● EXERCISE INSTRUCTIONS:
Having found the line containing "Treffen / Veranstaltung" in the data below, reproduce that line and each one after it to the end, exactly, and include nothing else.

***** DATA EXTRACTS

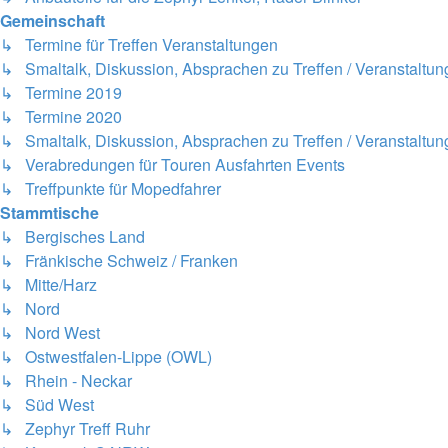
Gemeinschaft
↳ Termine für Treffen Veranstaltungen
↳ Smaltalk, Diskussion, Absprachen zu Treffen / Veranstaltu
↳ Termine 2019
↳ Termine 2020
↳ Smaltalk, Diskussion, Absprachen zu Treffen / Veranstaltung
↳ Verabredungen für Touren Ausfahrten Events
↳ Treffpunkte für Mopedfahrer
Stammtische
↳ Bergisches Land
↳ Fränkische Schweiz / Franken
↳ Mitte/Harz
↳ Nord
↳ Nord West
↳ Ostwestfalen-Lippe (OWL)
↳ Rhein - Neckar
↳ Süd West
↳ Zephyr Treff Ruhr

**********

● RESPONSE TO THIS EXERCISE:
↳ Smaltalk, Diskussion, Absprachen zu Treffen / Veranstaltung
↳ Verabredungen für Touren Ausfahrten Events
↳ Treffpunkte für Mopedfahrer
Stammtische
↳ Bergisches Land
↳ Fränkische Schweiz / Franken
↳ Mitte/Harz
↳ Nord
↳ Nord West
↳ Ostwestfalen-Lippe (OWL)
↳ Rhein - Neckar
↳ Süd West
↳ Zephyr Treff Ruhr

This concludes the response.